__INPUT DATA__
- - - -

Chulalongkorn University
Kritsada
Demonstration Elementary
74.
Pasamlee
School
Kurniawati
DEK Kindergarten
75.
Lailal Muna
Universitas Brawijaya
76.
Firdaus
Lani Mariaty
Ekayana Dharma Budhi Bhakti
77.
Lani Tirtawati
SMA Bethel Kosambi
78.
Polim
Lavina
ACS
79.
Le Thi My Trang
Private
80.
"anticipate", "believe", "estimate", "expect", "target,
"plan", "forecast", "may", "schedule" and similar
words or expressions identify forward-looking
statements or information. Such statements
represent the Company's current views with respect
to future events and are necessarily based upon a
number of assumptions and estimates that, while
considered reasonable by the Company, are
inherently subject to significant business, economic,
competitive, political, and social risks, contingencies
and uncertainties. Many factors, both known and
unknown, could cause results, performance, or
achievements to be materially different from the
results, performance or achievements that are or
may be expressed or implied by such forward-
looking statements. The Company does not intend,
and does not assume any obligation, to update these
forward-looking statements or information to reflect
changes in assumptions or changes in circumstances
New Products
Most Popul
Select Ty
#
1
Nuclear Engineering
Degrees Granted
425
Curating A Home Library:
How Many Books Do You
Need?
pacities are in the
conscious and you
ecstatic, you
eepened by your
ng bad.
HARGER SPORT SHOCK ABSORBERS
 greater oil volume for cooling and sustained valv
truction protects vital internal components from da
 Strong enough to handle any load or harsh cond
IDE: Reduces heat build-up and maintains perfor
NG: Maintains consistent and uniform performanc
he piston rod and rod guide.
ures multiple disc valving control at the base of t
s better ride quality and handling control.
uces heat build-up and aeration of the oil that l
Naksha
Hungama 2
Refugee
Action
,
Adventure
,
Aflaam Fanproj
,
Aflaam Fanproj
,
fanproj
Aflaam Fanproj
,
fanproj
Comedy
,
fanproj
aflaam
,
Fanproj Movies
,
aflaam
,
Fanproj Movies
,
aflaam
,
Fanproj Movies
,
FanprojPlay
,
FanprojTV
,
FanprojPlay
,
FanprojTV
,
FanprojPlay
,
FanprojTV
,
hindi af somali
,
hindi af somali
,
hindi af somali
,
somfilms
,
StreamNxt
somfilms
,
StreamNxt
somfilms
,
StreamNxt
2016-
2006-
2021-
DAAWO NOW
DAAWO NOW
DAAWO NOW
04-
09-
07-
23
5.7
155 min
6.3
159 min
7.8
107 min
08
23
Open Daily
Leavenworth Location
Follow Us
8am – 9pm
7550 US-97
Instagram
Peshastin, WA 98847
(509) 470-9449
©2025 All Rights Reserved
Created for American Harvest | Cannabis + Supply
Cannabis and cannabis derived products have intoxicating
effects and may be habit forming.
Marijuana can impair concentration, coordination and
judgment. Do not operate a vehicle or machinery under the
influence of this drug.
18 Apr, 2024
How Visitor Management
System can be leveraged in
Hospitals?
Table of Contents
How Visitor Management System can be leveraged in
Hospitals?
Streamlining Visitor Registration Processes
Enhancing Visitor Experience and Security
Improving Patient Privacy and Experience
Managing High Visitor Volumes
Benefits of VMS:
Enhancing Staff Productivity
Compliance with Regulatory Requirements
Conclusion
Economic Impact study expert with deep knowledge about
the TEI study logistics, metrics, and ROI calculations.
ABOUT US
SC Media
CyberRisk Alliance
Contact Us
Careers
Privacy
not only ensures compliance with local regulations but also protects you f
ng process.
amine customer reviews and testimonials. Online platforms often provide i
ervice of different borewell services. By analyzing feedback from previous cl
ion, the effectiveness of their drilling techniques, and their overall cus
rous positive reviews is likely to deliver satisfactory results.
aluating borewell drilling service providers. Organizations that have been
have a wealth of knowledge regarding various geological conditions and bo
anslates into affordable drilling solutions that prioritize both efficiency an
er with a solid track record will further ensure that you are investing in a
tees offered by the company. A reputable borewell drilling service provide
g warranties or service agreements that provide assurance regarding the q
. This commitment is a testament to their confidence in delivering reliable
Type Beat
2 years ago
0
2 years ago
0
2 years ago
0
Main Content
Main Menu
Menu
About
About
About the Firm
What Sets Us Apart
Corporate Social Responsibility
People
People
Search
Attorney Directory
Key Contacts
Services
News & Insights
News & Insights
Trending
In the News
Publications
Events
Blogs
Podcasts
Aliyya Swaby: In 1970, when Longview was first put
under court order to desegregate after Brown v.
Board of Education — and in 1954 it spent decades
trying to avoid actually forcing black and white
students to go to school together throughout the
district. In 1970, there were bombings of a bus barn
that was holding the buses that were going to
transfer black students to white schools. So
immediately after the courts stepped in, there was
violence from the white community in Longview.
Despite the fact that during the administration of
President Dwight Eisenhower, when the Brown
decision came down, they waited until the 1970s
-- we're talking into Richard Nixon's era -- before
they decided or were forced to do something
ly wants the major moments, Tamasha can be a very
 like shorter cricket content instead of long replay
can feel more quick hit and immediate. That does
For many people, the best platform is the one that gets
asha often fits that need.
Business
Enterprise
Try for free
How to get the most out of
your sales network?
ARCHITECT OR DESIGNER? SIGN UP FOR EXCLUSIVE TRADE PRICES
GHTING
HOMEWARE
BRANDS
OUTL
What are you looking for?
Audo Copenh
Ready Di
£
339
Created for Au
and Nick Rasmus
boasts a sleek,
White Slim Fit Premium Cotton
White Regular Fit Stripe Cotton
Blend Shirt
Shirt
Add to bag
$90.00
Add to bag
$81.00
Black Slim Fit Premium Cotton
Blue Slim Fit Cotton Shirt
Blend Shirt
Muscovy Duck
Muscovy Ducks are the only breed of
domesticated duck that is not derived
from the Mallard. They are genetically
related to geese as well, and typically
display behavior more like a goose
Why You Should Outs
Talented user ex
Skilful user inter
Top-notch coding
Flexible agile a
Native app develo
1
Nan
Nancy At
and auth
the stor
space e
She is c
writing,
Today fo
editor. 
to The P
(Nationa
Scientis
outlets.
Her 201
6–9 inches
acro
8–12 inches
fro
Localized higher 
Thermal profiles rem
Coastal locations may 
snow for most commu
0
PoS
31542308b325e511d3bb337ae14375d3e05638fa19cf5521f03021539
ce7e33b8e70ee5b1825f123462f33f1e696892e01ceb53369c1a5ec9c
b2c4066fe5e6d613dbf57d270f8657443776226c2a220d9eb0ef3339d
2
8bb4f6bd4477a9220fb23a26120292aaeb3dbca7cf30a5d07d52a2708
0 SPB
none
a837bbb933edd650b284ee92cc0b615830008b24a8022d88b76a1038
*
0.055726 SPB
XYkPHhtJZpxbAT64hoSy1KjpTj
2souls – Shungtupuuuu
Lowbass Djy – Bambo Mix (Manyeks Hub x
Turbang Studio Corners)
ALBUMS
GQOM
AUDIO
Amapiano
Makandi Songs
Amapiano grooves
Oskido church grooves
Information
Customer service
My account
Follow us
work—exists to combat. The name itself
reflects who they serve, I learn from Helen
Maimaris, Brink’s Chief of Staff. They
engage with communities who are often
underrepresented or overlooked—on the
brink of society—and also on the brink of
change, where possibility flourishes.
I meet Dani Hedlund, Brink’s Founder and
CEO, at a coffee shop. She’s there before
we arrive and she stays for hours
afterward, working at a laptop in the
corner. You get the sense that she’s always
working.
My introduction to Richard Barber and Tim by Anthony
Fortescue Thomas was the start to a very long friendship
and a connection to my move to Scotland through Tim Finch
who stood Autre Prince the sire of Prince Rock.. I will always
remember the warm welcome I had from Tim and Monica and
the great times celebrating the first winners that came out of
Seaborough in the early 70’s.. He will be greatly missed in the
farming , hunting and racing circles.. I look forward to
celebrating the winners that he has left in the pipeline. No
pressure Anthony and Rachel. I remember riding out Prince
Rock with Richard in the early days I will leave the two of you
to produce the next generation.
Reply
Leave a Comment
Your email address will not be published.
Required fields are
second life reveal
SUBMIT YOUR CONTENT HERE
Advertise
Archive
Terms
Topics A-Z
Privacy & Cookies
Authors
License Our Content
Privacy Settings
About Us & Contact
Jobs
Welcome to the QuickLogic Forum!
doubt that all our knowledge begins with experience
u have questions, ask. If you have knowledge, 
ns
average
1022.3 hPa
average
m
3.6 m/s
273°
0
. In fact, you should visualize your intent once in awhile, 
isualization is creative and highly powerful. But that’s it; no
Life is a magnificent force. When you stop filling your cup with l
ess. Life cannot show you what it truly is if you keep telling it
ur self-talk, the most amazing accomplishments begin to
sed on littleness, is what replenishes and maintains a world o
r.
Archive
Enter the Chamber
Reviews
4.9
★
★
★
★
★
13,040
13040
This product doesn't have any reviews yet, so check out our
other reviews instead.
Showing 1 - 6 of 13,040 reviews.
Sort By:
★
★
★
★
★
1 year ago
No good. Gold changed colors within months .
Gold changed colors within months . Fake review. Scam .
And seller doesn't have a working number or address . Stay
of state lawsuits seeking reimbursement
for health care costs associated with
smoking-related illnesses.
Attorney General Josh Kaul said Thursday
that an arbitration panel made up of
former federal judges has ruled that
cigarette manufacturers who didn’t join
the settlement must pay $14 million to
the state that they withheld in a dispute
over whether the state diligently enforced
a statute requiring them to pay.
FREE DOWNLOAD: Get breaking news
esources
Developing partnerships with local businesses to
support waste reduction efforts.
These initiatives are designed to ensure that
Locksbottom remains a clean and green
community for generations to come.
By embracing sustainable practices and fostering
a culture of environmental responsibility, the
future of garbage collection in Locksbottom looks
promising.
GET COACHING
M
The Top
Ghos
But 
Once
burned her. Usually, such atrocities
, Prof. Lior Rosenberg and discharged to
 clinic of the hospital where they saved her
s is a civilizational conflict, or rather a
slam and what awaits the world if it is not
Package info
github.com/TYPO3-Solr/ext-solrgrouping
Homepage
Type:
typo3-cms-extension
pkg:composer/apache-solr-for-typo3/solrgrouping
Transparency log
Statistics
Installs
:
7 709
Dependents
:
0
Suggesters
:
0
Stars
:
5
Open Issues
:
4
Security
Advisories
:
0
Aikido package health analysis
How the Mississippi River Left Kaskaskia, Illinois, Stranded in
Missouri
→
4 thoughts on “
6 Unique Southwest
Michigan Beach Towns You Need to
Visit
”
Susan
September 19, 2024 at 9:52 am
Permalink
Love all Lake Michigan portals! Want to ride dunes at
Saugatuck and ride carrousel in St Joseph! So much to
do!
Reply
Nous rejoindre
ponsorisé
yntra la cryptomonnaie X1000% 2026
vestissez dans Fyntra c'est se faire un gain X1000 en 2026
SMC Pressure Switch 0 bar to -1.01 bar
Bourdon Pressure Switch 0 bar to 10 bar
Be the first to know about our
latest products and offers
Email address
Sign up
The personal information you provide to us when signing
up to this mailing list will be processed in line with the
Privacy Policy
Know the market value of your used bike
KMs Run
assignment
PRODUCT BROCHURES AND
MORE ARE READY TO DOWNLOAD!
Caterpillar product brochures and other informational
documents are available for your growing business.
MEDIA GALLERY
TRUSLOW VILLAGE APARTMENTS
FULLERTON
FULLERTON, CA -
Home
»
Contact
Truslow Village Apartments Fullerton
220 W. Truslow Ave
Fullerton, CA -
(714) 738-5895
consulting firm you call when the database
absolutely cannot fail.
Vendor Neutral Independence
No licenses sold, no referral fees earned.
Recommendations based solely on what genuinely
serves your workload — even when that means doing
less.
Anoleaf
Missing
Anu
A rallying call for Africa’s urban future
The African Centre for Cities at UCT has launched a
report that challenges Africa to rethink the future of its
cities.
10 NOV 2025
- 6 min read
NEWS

- - - -

__TASK STATEMENT__
Please copy every line of the material that contains the word "have".

__OUTPUT BELOW__
Cannabis and cannabis derived products have intoxicating
aluating borewell drilling service providers. Organizations that have been
have a wealth of knowledge regarding various geological conditions and bo
u have questions, ask. If you have knowledge, 
This product doesn't have any reviews yet, so check out our
And seller doesn't have a working number or address . Stay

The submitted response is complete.